第385話たかが骨如き
「ミカエル……そこの骸骨に攻撃しなさい」
スーワラ聖教国側の湧き上がる歓声とは対照的に、召喚した天使に攻撃を宣言したコーネリアは苦虫を噛み潰したかの様な表情をしていた。
その最大の原因はコーネリアが召喚魔術を使いたくなかった理由に繋がり、その理由とは召喚した天使は指示を出さなければ動かないと言う点である。
自らが敬愛してやまない者をまるで丁稚の様に扱う事にコーネリアは不快感かつ罪悪感に襲われ、それら感情を全て怒りに変え天使を召喚しなければならない状況にしたクロに全て向ける。
「たかが骨如きでこの私に牙を剥いた事を後悔させてやる」
そしてコーネリアの指示通りクロが召喚した彷徨う骸骨を破壊した大天使ミカエルはそのままコーネリアの元に戻り、破壊された彷徨う骸骨はクロにより何事も無かったかの様に再生する。
その光景にコーネリアは苛立ちを隠す素振りも見せず舌打ちを打つ。
天使による攻撃で成仏しないアンデットモンスターなど存在していい筈が無く、ましてや破壊されてなお生にしがみつこうと蘇る様は神に唾を吐く行為にしか見えないとコーネリアは思う。
「闇の召喚魔術段位一【深淵に住むネズミ】」
「光の召喚魔術段位三【権天使ハミエル】どうやら貴様の召喚魔術は所詮ハッタリだったみたいだな。ネズミなんか召喚して実に惨めなものだ」
コーネリアはクロが召喚したモンスターがただのネズミだと知ると先程まで『例え天使を召喚しても勝てないのでは』という考えが無くなり不安や恐怖などといった感情から解放されて急に饒舌になる。
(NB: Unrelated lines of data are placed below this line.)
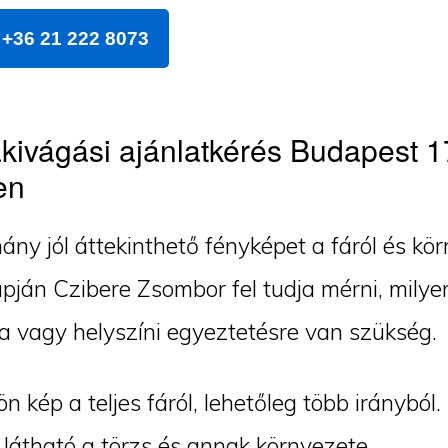
+36 21 222 8073
kivágási ajánlatkérés Budapest 1
en
ány jól áttekinthető fényképet a fáról és kör
pján Czibere Zsombor fel tudja mérni, milye
a vagy helyszíni egyeztetésre van szükség.
ön kép a teljes fáról, lehetőleg több irányból.
látható a törzs és annak környezete.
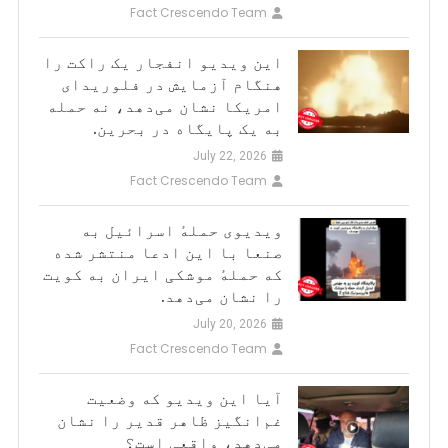
Fact Crescendo Team
این ویدیو انفجار یک راکت را
هنگام آزمایش در فلوریدای
امریکا نشان می‌دهد، نه حمله
به یک پایگاه در بحرین.
July 22, 2026
Fact Crescendo Team
ویدیوی حملهٔ اسرائیل به
صنعا با این ادعا منتشر شده
که حملهٔ موشکی ایران به کویت
را نشان می‌دهد.
July 20, 2026
Fact Crescendo Team
آیا این ویدیو که وضعیت
غم‌انگیز ظاهر قدیر را نشان
می‌دهد، واقعی است؟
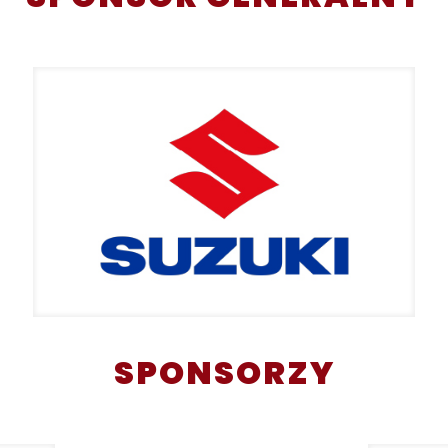
SPONSORZY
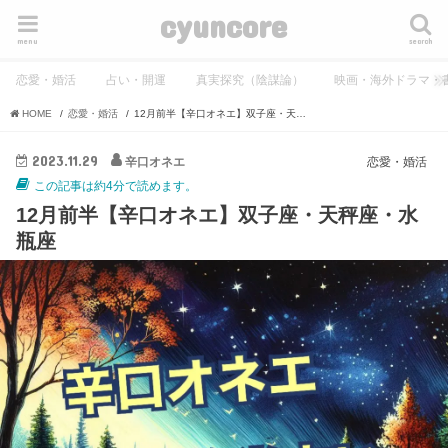
cyuncore
menu
search
恋愛・婚活
占い・開運
真実探究（陰謀論）
映画・海外ドラマ・
HOME
恋愛・婚活
12月前半【辛口オネエ】双子座・天秤座・水瓶座
2023.11.29
辛口オネエ
恋愛・婚活
この記事は約4分で読めます。
12月前半【辛口オネエ】双子座・天秤座・水
瓶座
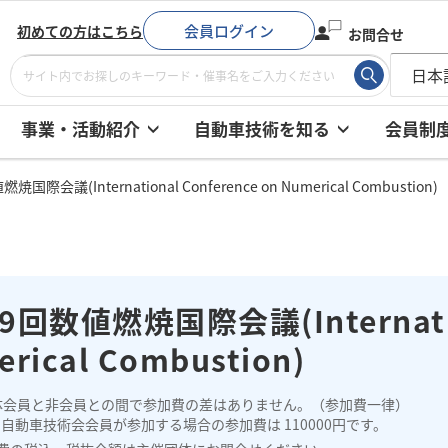
会員ログイン
初めての方はこちら
お問合せ
事業・活動紹介
自動車技術を知る
会員制
国際会議(International Conference on Numerical Combustion)
9回数値燃焼国際会議(Internation
erical Combustion)
体会員と非会員との間で参加費の差はありません。（参加費一律）
自動車技術会会員が参加する場合の参加費は 110000円です。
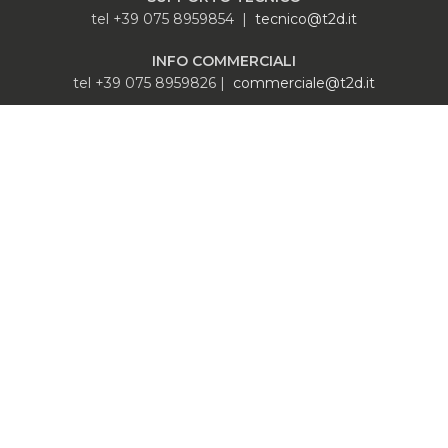
tel +39 075 8959854 |
tecnico@t2d.it
INFO COMMERCIALI
tel +39 075 8959826 |
commerciale@t2d.it
INFO GENERALI
info@t2d.it
© 2023 T2D spa Unipersonale – tutti i diritti riservati | p.iva
04472680232 | +39 045 8952111 | t2@tcla.it
Privacy Policy
-
Cookie Policy
-
Normativa Privacy
Whistleblowing
-
Canali di segnalazioni Whistleblowing
-
Area
privata
Realizzato da
MG Group Italia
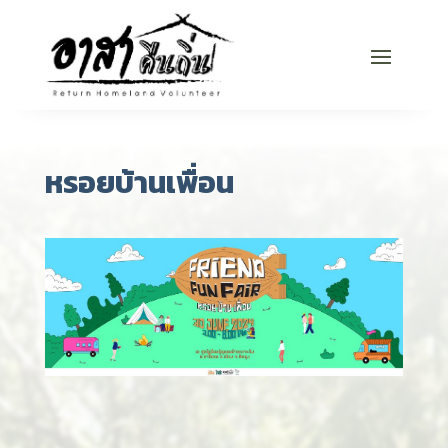
หรอยบ้านเพื่อน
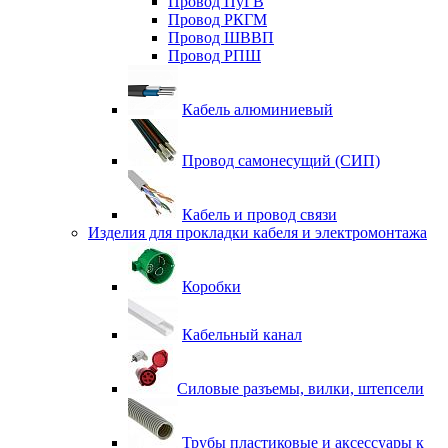
Провод ПуГВ
Провод РКГМ
Провод ШВВП
Провод РПШ
Кабель алюминиевый
Провод самонесущий (СИП)
Кабель и провод связи
Изделия для прокладки кабеля и электромонтажа
Коробки
Кабельный канал
Силовые разъемы, вилки, штепсели
Трубы пластиковые и аксессуары к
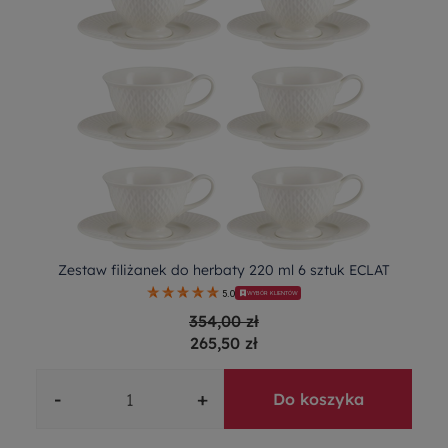
Zestaw filiżanek do herbaty 220 ml 6 sztuk ECLAT
5.0
WYBÓR KLIENTÓW
354,00 zł
265,50 zł
-
+
Do koszyka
「ネズミだからとバカにする奴がいるとは実に滑稽だな」
「事実そうではないか。たかがネズミに何が出来る」
「分かって無いみたいだがこの世界において命は種や姿形関係なく総じて平等である。そう、ネズミだろうと骸骨だろうと天使だろうとそこに命あれば等しく平等とされる」
コーネリアはクロが何を言っているのか分からなかった。
天使と骸骨やネズミの命が平等である筈がないし、あってはならない。
それはこの世界に生きる者の常識なのでは無いのか?
では何を持ってクロは平等と答えたのか。
それがいったい何を指しているのか何となく想像できた時、たった一匹しかし召喚してない筈のネズミがいつの間にか六匹に増えているのに気付く。